Seo Ji-seok (born Seo Jong-wook, 9 September 1981) is a South Korean actor. He is best known for playing in the long-running TV series, notably in the 167-episode KBS1 daily drama Hearts of Nineteen (Pure 19), which brought him to win Best New Actor at the 2006 KBS Drama Awards.

== Early life and education ==
Seo was an athlete specializing in 100 metres and 200 metres sprint in middle school. He won four gold medals in a variety of sports when he was 16 years old and was also chosen to be the member of the national team. However, in 1999, he was hit by a vehicle while he was crossing the street, and was hospitalized for 6 months. He was then scouted on the street, while working part-time, by a talent manager who liked his refined appearance, henceforth choosing acting as his career. Seo graduated from Seoul Institute of the Arts, majoring in Bachelor of Film and Television.

== Career ==
Seo has appeared in two films directed by renowned South Korean movie director Kim Ki-duk. In Kim's 2005 film The Bow, he played a college student involved in a mysterious and dangerous relationship between an old man and a 16-year-old girl.

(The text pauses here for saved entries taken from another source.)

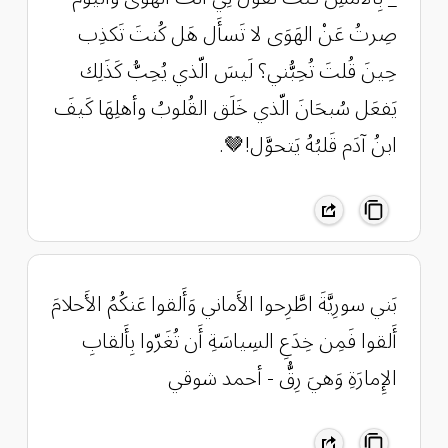
صِرتُ عَنْ الهَوَى لا تَسأَل هَل كُنتَ تَكذِب
حِينَ قُلتَ تُحِبُّني؟ لَيسَ الّذي يُحِبُّ كَذَلِك
يَفعَل سُبحَانَ الّذي خَلَق القُلوبُ وأهلِهَا كَيفَ
ابنُ آدَم قَلبُهُ يَتحوَّل!🤎.
بَني سورِيَّةَ اطَّرِحوا الأَماني وَأَلقوا عَنكُمُ الأَحلامَ
أَلقوا فَمِن خِدَعِ السِياسَةِ أَن تُغَرّوا بِأَلقابِ
الإِمارَةِ وَهيَ رِقُّ - أحمد شوقي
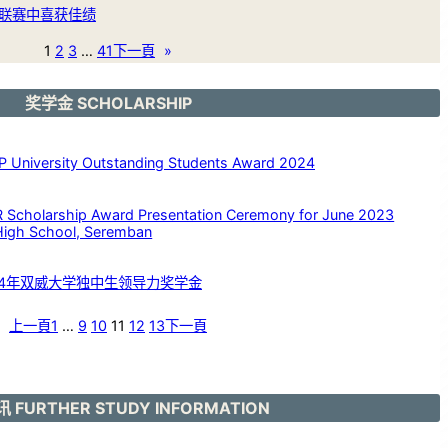
联赛中喜获佳绩
1
2
3
…
41
下一頁
»
奖学金 SCHOLARSHIP
versity Outstanding Students Award 2024
larship Award Presentation Ceremony for June 2023
High School, Seremban
24年双威大学独中生领导力奖学金
上一頁
1
…
9
10
11
12
13
下一頁
 FURTHER STUDY INFORMATION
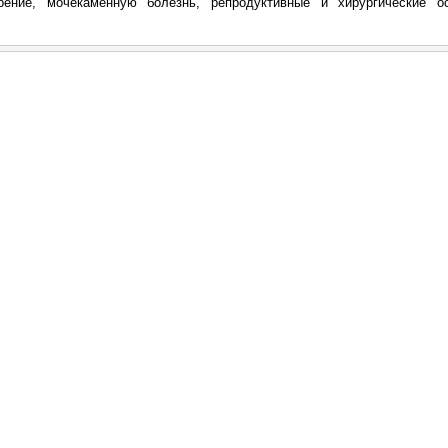
ение, мочекаменную болезнь, репродуктивные и хирургические о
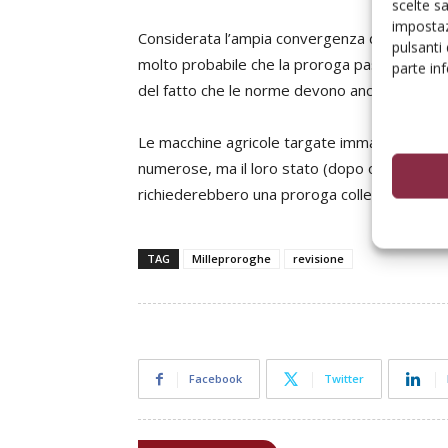
scelte s
impostaz
Considerata l’ampia convergenza delle forze p
pulsanti
molto probabile che la proroga passi: c’è sol
parte in
del fatto che le norme devono ancora essere
Le macchine agricole targate immatricolate e
numerose, ma il loro stato (dopo oltre 40 anni!
richiederebbero una proroga collegata all’em
TAG
Milleproroghe
revisione
Facebook
Twitter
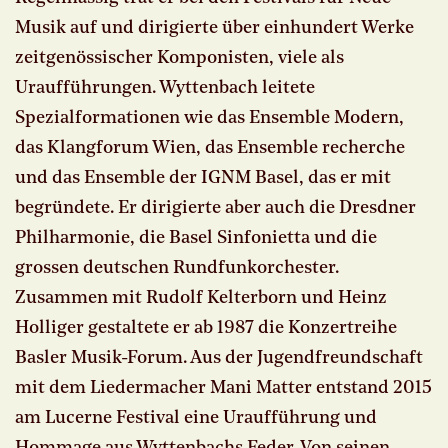
Musik auf und dirigierte über einhundert Werke
zeitgenössischer Komponisten, viele als
Uraufführungen. Wyttenbach leitete
Spezialformationen wie das Ensemble Modern,
das Klangforum Wien, das Ensemble recherche
und das Ensemble der IGNM Basel, das er mit
begründete. Er dirigierte aber auch die Dresdner
Philharmonie, die Basel Sinfonietta und die
grossen deutschen Rundfunkorchester.
Zusammen mit Rudolf Kelterborn und Heinz
Holliger gestaltete er ab 1987 die Konzertreihe
Basler Musik-Forum. Aus der Jugendfreundschaft
mit dem Liedermacher Mani Matter entstand 2015
am Lucerne Festival eine Uraufführung und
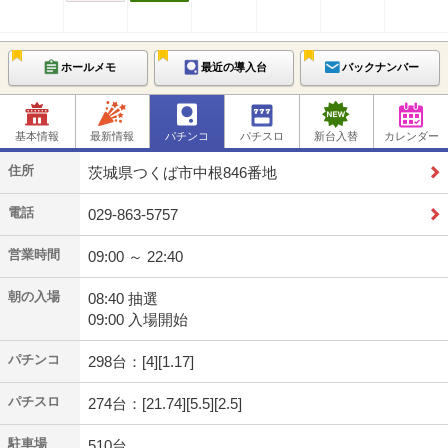
ホールメモ
最近の導入台
バックナンバー
基本情報
最新情報
パチンコ
パチスロ
新台入替
カレンダー
住所
茨城県つくば市中根846番地
電話
029-863-5757
営業時間
09:00 ～ 22:40
朝の入場
08:40 抽選
09:00 入場開始
パチンコ
298台：[4][1.17]
パチスロ
274台：[21.74][5.5][2.5]
駐車場
510台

Seo appeared for the second time in Kim's movie Time as a guest star, and participated in the film May I Cry? in 2006. That same year, Seo was cast as the smart and cold Park Yoon-hoo in the 167-episode daily drama Hearts of Nineteen, leading the series alongside Ku Hye-sun. For his performance in the series, he won Best New Actor award at the 2006 KBS Drama Awards.

In 2007, Seo reported for his mandatory military service and was assigned to the 12th Infantry Division located in Inje, Gangwon-do. He was discharged on May 3, 2009, and subsequently held a fan meeting on May 10, 2009. Seo returned to acting by playing in an independent film The Inside Story of Him and Her and appearing as a cameo in High Kick Through The Roof.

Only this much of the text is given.